• **Provided data**:
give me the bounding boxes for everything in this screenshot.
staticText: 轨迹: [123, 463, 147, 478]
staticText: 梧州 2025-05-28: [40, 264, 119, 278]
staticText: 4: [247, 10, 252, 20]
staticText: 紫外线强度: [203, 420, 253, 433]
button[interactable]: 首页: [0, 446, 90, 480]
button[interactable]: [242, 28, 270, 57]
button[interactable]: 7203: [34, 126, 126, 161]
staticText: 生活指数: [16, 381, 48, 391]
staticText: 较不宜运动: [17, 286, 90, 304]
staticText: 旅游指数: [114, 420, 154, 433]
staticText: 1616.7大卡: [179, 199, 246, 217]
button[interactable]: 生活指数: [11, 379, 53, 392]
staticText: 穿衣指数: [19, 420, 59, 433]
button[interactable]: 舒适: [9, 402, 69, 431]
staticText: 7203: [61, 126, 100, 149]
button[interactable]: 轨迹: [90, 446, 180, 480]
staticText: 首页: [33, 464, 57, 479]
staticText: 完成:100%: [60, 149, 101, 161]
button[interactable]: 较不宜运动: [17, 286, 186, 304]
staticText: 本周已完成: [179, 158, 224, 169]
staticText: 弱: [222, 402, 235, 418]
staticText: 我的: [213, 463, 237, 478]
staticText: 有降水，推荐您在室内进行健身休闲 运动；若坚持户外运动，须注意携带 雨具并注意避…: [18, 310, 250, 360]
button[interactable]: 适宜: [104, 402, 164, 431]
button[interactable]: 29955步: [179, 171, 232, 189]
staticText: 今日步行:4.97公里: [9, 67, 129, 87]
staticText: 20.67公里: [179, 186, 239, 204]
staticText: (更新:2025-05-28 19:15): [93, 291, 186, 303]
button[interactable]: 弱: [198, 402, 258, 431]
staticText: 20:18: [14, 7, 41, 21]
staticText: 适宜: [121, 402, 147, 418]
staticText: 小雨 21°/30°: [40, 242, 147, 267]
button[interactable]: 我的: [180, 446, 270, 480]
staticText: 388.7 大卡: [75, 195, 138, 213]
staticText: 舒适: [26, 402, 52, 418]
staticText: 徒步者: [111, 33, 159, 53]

* * *

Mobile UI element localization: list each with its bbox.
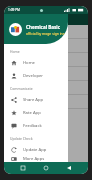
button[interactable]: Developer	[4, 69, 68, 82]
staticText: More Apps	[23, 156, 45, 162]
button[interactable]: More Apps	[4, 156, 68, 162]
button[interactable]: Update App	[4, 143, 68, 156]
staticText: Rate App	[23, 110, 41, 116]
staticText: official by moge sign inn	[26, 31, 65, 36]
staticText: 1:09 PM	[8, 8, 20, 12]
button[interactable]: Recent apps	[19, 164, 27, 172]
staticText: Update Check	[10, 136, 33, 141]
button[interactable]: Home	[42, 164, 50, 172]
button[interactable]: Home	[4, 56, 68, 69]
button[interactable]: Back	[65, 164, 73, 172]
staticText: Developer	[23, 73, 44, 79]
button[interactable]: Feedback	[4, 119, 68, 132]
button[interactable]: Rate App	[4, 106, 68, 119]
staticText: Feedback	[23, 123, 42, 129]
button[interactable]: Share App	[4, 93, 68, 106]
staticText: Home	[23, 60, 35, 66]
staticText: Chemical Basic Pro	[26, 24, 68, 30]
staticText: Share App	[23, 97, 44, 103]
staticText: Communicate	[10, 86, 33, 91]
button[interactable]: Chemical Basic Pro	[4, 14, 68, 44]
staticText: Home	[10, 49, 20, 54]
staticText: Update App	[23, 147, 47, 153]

• **Exercise objective**:
Only lines with the word "Rate" go in the answer. Take them all from the entries above.

• **Exercise response**:
staticText: Rate App	[23, 110, 41, 116]
button[interactable]: Rate App	[4, 106, 68, 119]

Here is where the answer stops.